Code maturity level options --->
    [*] Prompt for development and/or incomplete code/drivers

Networking options --->
    [*] Network firewalls
    ...
    [*] IP: forwarding/gatewaying
    ...
    [*] IP: firewalling
    ...
    [*] IP: masquerading
    ...
    [*] IP: masquerading virtual server support (EXPERIMENTAL)
    (12) IP masquerading table size (the Nth power of 2)
    <M> IPVS: round-robin scheduling
    <M> IPVS: weighted round-robin scheduling
    <M> IPVS: least-connection scheduling
    <M> IPVS: weighted least-connection scheduling
    <M> IPVS: locality-based least-connection scheduling
    <M> IPVS: locality-based least-connection with replication scheduling

Once you have your kernel properly built, update your system kernel and reboot. At last, change to the ipvsadm source and type "make install" to install ipvsadm into your system directory.

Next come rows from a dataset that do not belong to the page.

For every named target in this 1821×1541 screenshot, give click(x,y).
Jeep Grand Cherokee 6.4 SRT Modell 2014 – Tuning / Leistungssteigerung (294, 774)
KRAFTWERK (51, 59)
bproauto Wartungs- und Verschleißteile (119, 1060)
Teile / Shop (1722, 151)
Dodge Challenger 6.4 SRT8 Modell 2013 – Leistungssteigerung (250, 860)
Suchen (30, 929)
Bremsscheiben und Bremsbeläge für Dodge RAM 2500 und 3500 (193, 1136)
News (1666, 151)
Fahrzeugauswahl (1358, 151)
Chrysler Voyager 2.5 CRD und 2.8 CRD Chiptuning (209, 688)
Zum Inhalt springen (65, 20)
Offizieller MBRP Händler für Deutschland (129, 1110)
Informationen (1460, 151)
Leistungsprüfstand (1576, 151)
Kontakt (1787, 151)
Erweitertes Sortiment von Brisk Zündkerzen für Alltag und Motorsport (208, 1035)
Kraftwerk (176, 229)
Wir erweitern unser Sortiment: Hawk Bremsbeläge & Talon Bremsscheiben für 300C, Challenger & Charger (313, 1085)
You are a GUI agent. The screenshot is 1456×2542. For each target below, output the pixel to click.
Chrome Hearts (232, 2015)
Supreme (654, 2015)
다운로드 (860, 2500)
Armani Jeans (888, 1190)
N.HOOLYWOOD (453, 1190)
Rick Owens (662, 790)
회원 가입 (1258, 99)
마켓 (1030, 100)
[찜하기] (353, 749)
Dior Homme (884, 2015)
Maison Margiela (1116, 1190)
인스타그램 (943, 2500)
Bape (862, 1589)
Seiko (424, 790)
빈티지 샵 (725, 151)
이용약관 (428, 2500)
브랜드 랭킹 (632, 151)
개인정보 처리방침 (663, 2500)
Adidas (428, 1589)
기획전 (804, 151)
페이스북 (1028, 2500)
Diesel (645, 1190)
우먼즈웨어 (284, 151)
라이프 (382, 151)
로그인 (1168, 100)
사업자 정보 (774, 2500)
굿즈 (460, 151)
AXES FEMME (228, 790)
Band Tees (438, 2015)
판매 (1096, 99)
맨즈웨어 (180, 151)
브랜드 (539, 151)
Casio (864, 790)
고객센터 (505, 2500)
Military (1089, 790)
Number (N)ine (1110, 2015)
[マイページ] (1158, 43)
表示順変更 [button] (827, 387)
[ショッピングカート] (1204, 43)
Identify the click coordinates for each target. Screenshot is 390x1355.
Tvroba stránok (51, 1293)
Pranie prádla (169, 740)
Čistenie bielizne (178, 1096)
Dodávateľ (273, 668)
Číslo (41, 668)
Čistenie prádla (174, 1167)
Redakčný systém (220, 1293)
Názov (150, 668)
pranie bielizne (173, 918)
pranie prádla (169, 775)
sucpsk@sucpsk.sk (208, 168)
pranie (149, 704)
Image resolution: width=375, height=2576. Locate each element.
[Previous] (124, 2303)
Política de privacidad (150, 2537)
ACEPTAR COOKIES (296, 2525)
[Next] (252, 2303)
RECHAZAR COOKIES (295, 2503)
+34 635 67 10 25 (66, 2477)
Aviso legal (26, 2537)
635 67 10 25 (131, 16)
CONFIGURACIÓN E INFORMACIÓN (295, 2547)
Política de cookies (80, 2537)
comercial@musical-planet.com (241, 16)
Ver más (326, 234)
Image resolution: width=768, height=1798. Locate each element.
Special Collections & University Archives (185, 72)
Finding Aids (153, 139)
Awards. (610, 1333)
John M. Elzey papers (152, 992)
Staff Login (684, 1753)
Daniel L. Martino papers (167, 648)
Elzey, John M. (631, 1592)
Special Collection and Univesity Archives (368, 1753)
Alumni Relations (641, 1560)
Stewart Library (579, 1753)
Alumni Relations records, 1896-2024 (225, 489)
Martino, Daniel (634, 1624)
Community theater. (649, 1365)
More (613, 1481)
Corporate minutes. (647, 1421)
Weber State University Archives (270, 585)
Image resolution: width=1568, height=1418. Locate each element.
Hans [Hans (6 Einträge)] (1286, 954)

To make the load balancer forward the masquerading packets

    echo 1 > /proc/sys/net/ipv4/ip_forward
    ipchains -A forward -j MASQ -s 172.16.0.0/24 -d 0.0.0.0/0

Add virtual service and link a scheduler to it

    ipvsadm -A -t 202.103.106.5:80 -s wlc  (Weighted Least-Connection scheduling)
    ipvsadm -A -t 202.103.106.5:21 -s wrr  (Weighted Round Robing scheduling )

Add real server and select forwarding method

    ipvsadm -a -t 202.103.106.5:80 -r 172.16.0.2:80 -m 
    ipvsadm -a -t 202.103.106.5:80 -r 172.16.0.3:8000 -m -w 2 
    ipvsadm -a -t 202.103.106.5:21 -r 172.16.0.2:21 -m 

3. The IPVS patch for kernel 2.4.x

Kernel Compile Options:

Code maturity level options --->
    [*] Prompt for development and/or incomplete code/drivers

Networking options --->
    [*] Network packet filtering (replaces ipchains)
    [ ]   Network packet filtering debugging
    ...
      IP: Netfilter Configuration  --->
      IP: Virtual Server Configuration  --->
	<M> virtual server support (EXPERIMENTAL)
	[*]   IP virtual server debugging
	(12)   IPVS connection table size (the Nth power of 2)
	--- IPVS scheduler
	<M>   round-robin scheduling
	<M>   weighted round-robin scheduling
	<M>   least-connection scheduling scheduling
	<M>   weighted least-connection scheduling
	<M>   locality-based least-connection scheduling
	<M>   locality-based least-connection with replication scheduling
	<M>   destination hashing scheduling
	<M>   source hashing scheduling
	--- IPVS application helper
	<M>   FTP protocol helper

The commands are similar to that of IPVS in kernel 2.2.*.